A federal judge dismissed class-action claims that Wells Fargo & Co, the fourth-largest U.S. bank, misled or defrauded shareholders about its commercial loans. U.S. District Judge William Alsup in San Francisco said shareholders failed to adequately allege that Wells Fargo unjustifiably inflated the quality of its loans, understated loss reserves or misstated its lending practices.
Shareholders claimed to have lost billions of dollars in Wells Fargo stock. This is as the San Francisco-based bank in 2020 gradually revealed the “previously unknown level of risk” in its commercial loans. The proposed class covers shareholders in the three years ending Oct. 13, 2020. But the judge concluded that Wells Fargo had underwriting standards that proved largely accurate or conservative, not inflationary. Alsup did not address whether Wells Fargo intended to defraud anyone, as he found no false statement.

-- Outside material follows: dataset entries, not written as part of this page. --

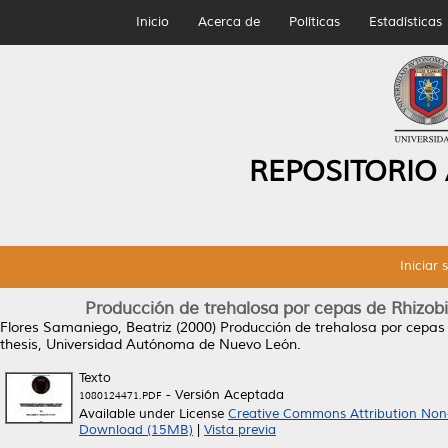
Inicio
Acerca de
Políticas
Estadísticas
REPOSITORIO
Iniciar 
Producción de trehalosa por cepas de Rhizobi
Flores Samaniego, Beatriz
(2000)
Producción de trehalosa por cepas 
thesis, Universidad Autónoma de Nuevo León.
Texto
- Versión Aceptada
1080124471.PDF
Available under License
Creative Commons Attribution Non
Download (15MB)
|
Vista previa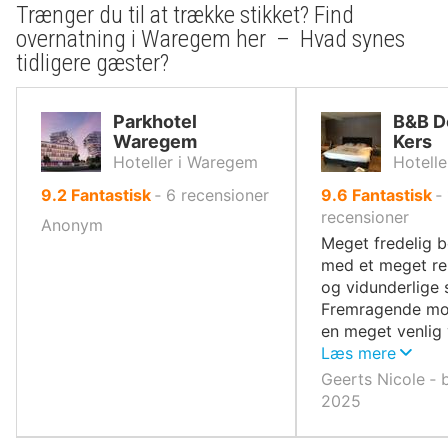
Trænger du til at trække stikket? Find
overnatning i Waregem her – Hvad synes
tidligere gæster?
Parkhotel
B&B D
Waregem
Kers
Hoteller i Waregem
Hotelle
ud
ud
9.2
Fantastisk
‐
6
recensioner
9.6
Fantastisk
‐
af
af
recensioner
Anonym
10,
10,
Meget fredelig 
med et meget re
og vidunderlige 
Fremragende m
en meget venlig 
kommer helt sikk
Læs mere
Geerts Nicole ‐ 
2025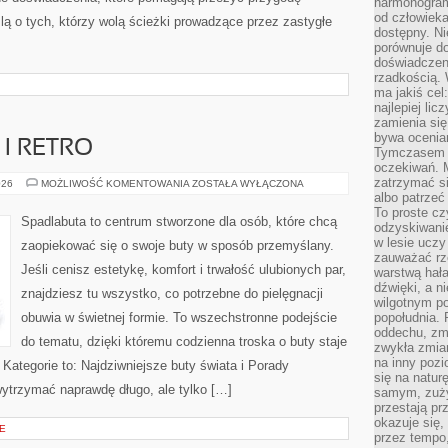
harmonogram
od człowieka
ą o tych, którzy wolą ścieżki prowadzące przez zastygłe
dostępny. Ni
porównuje do
doświadczeni
rzadkością.
ma jakiś cel
najlepiej li
zamienia się
bywa ocenia
I RETRO
Tymczasem la
oczekiwań. M
zatrzymać s
OBUWIE
026
MOŻLIWOŚĆ KOMENTOWANIA
ZOSTAŁA WYŁĄCZONA
VINTAGE
albo patrzeć
I
To proste cz
RETRO
Spadlabuta to centrum stworzone dla osób, które chcą
odzyskiwani
w lesie uczy
zaopiekować się o swoje buty w sposób przemyślany.
zauważać rze
Jeśli cenisz estetykę, komfort i trwałość ulubionych par,
warstwą hał
dźwięki, a n
znajdziesz tu wszystko, co potrzebne do pielęgnacji
wilgotnym p
obuwia w świetnej formie. To wszechstronne podejście
popołudnia. 
oddechu, zmę
do tematu, dzięki któremu codzienna troska o buty staje
zwykła zmian
na inny pozi
. Kategorie to: Najdziwniejsze buty świata i Porady
się na natur
 wytrzymać naprawdę długo, ale tylko […]
samym, zuży
przestają pr
okazuje się,
E
przez tempo,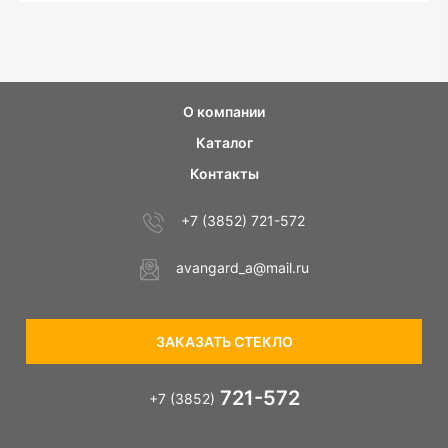
О компании
Каталог
Контакты
+7 (3852) 721-572
avangard_a@mail.ru
ЗАКАЗАТЬ СТЕКЛО
721-572
+7 (3852)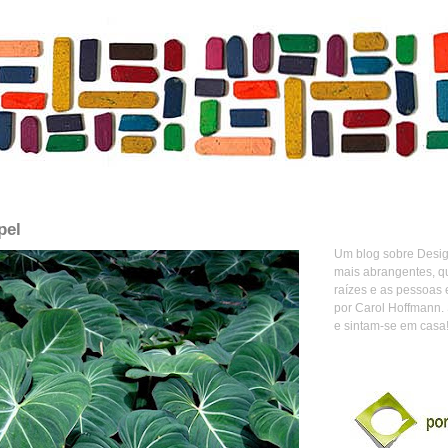
pel
Um blog sobre Design
mais abrangentes, q
raízes e as pessoas 
por Carol Hoffmann.
e sintam-se em casa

The shareholders, led by the Employees’ Retirement System of the State of Hawaii, could file an amended complaint to address deficiencies in their case. Wells Fargo has operated under consent orders from the Federal Reserve and two other U.S. financial regulators to improve governance and oversight. The Fed also capped the bank’s assets at $1.95 trillion. The bank has faced much criticism over its practices, including for opening accounts without customer permission and charging borrowers for auto insurance they did not need. The case is Employees’ Retirement System of the State of Hawaii v. Wells Fargo & Co, U.S. District Court, Northern District of California.